Side question: Art reflects life. There must be movies or other works of art that embody the themes of decay and criminality from that historic 1991 crime peak. Perhaps the movie Escape from New York. Or Trainspotting or the show The Wire.
Climate Data
data-climate.txt
- this data is quite dramatic. We are a clever and
resilient species, and I'm sure we will figure this out eventually.
This one looks best with a width of 1200 or more.
Climate scientists measure temperature again a "0" point which is a historical global average temperature. Each year is measured as the "anomaly" from the historical average, so -1.5 C for a cold year or +1.5 C for a hot year. I scaled the climate data to fit in the -1.0 .. +1.0 format, but kept the 0 point intact, so when you see gray years, those were around the long-term average temperature, with red years above average and blue years below. This data set is from https://gmao.gsfc.nasa.gov/reanalysis/MERRA-2/
There will be some whitespace to the right of your graph since the 140 or so rectangles don't divide into the canvas width evenly, leaving some white space at the right.

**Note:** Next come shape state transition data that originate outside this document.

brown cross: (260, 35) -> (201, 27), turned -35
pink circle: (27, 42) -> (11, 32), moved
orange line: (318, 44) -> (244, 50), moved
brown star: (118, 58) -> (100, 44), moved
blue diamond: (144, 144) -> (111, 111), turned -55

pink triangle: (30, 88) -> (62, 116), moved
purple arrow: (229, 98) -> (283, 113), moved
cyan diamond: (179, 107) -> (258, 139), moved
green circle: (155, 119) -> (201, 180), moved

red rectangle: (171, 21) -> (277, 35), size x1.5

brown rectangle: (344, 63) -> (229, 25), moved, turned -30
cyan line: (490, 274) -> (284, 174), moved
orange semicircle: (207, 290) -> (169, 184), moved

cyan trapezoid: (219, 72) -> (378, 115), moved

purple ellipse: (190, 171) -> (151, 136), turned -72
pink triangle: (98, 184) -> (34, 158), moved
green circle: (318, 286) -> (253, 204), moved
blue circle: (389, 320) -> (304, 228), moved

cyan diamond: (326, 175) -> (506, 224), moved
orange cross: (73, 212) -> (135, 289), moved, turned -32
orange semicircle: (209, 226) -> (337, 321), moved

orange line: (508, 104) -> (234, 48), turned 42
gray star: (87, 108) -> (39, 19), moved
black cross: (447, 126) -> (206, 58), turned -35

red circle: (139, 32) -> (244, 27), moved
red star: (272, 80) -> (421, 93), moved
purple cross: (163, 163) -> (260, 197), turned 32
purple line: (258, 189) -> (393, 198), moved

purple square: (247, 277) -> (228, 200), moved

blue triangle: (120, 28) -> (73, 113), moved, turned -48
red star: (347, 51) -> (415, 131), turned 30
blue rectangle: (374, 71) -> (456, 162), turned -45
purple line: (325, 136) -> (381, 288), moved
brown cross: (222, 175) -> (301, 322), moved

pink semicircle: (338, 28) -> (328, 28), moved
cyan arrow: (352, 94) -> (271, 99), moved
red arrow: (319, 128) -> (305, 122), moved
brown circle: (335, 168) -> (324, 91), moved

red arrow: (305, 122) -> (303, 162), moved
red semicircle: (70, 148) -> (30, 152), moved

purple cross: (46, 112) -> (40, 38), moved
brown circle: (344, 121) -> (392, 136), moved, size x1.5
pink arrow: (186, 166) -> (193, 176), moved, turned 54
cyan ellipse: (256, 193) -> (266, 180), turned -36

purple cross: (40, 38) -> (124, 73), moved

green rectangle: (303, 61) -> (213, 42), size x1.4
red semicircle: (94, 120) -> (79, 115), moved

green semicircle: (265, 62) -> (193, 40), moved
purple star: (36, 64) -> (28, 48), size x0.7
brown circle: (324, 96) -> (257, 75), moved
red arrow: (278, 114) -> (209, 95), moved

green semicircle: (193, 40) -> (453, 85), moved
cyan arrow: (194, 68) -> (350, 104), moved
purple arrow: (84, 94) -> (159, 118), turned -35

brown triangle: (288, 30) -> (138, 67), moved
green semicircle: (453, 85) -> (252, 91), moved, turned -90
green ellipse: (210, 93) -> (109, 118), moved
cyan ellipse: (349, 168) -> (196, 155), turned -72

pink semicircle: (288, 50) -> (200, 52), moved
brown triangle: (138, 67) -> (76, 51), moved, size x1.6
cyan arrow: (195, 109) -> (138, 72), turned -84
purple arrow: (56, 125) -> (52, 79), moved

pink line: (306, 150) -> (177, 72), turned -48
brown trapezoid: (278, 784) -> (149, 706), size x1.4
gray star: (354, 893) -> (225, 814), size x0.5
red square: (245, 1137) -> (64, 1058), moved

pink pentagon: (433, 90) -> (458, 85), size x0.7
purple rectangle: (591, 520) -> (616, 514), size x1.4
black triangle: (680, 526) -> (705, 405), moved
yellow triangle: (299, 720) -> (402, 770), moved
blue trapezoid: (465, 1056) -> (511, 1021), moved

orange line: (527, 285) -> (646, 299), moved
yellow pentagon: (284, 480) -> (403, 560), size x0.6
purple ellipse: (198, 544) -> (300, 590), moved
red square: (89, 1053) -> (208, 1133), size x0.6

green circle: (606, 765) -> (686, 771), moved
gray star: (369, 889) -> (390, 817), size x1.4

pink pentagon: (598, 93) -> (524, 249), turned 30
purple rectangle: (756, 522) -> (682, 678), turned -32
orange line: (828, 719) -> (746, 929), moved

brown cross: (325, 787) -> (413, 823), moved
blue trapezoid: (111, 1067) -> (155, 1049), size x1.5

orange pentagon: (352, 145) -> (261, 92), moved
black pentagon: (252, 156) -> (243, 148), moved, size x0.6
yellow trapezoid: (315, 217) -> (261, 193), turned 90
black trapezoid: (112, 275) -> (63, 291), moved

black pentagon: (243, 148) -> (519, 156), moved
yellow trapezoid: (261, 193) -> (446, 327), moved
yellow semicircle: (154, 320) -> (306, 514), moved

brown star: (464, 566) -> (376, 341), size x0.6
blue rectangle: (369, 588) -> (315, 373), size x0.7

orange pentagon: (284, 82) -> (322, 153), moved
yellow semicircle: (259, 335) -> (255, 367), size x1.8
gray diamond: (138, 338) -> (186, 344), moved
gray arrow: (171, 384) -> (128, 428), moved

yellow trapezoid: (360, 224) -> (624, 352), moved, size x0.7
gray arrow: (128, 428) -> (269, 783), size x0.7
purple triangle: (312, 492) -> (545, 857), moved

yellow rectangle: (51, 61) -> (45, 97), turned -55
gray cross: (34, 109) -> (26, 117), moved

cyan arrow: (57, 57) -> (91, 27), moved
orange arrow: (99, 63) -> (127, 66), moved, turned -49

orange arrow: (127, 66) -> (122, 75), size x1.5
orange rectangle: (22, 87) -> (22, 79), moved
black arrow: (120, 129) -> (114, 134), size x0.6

Terminal protip: The data file names all begin with data-
, so in the
terminal you can type data-
, hit the tab key, and the auto-complete
will show you the candidate file names. Then type in 1 more letter and
hit tab again to complete the filename. This is why people with a lot of
data often name the files according to some pattern, helping to keep
things organized and accessible from the command line.
And You're Done
That's a neat bit of real world data visualized with applied math - a spatial dimension of time combined with a dimension in color. Your program should be able to draw any of these frac data sets at various sizes. When your code is all cleaned up and correct, please turn in your quilt.py and your data-stripes.py files on paperless as hw 5.2.
Background
This assignment was created by Nick Parlante in 2019 for the revised Stanford CS106A in Python. The inspiration for the project was this Vox climate stripes article about how the color-stripe representation of climate data was showing up on plates and leggings as a sort of graphic-of-the-moment. The assignment uses the color dimension idea, but feeds through all sorts of data about the world to keep it from being too depressing.